= Automatic baud rate detection =

Detecting data connection configuration

Automatic baud rate detection (ABR, autobaud) refers to the process by which a receiving device (such as a modem) determines the speed, code level, start bit, and stop bits of incoming data by examining the first character, usually a preselected sign-on character (syncword) on a UART connection. ABR allows the receiving device to accept data from a variety of transmitting devices operating at different speeds without needing to establish data rates in advance.

==Process==
During the autobaud process, the baud rate of received character stream is determined by examining the received pattern and its timing, and the length of a start bit.

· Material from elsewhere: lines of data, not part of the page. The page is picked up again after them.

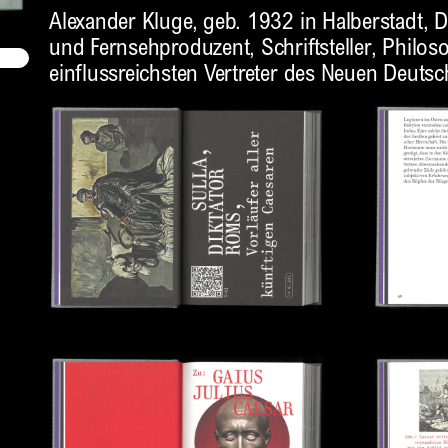
Alexander Kluge, geb. 1932 in Halberstadt, 
und Fernsehproduzent, Schriftsteller, Philos
einflussreichsten Vertreter des Neuen Deutsc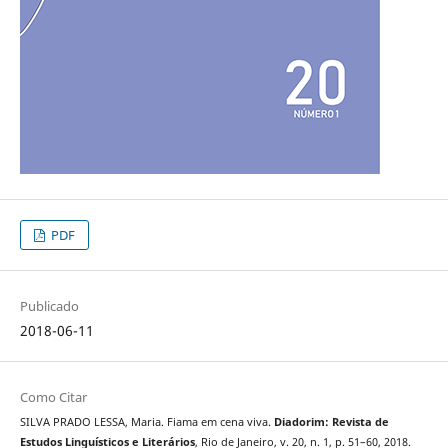
PDF
Publicado
2018-06-11
Como Citar
SILVA PRADO LESSA, Maria. Fiama em cena viva.
Diadorim: Revista de
Estudos Linguísticos e Literários
, Rio de Janeiro, v. 20, n. 1, p. 51–60, 2018.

These types of baud rate detection mechanisms are supported by many hardware chips, including processors such as STM32, MPC8280, MPC8360, and so on.

When start bit length is used to determine the baud rate, it requires the character to be odd since UART sends LSB bit first – this particular bit order scheme is referred to as little-endian. Often ASCII symbols 'a' or 'A' (0x61 or 0x41) are used. For example, the MPC8270 SCC tries to detect the length of the UART start bit for autobaud.

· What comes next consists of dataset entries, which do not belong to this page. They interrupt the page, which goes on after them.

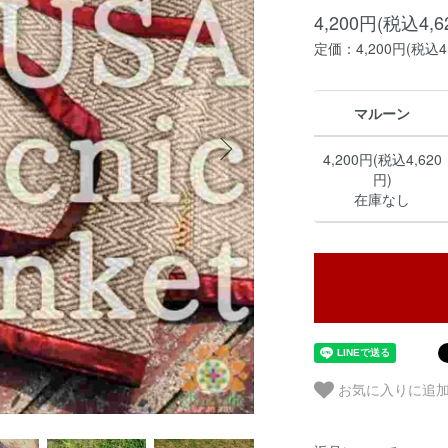
4,200円(税込4,6
定価：4,200円(税込4,
マルーン
4,200円(税込4,620
円)
在庫なし
お気に入りに追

Many protocols begin each frame with a preamble of alternating 1 and 0 bits that can be used for automatic baud rate detection. For example, the TI PGA460 uses an ASCII U ( or ) sync byte for automatic baud rate detection as well as frame synchronization, and so does the LIN header (Local Interconnect Network#Header).

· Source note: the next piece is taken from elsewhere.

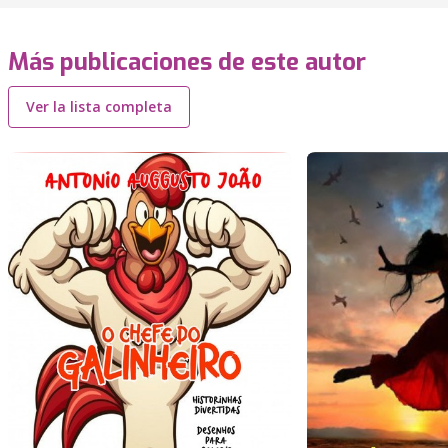
Más publicaciones de este autor
Ver la lista completa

For example, the UART-based FlexWire protocol begins each frame with a U sync byte. FlexWire receivers use the sync byte to precisely set their UART bit-clock frequency without a high-precision oscillator. For example, the Ethernet preamble contains 56 bits of alternating 1 and 0 bits for synchronizing bit clocks.

==Support==
Most modems currently on the market support autobaud. Before receiving any input data, most modems use a default baud rate of 9600 for output. For example, the following modems have been verified for autobaud and default output baud rate 9600:
- USRobotics USR5686G 56K Serial Controller Fax modem
- Hayes V92 External modem
- Microcom DeskPorte 28.8P
The baud rate of modems are adjusted automatically after receiving input data by the autobaud process.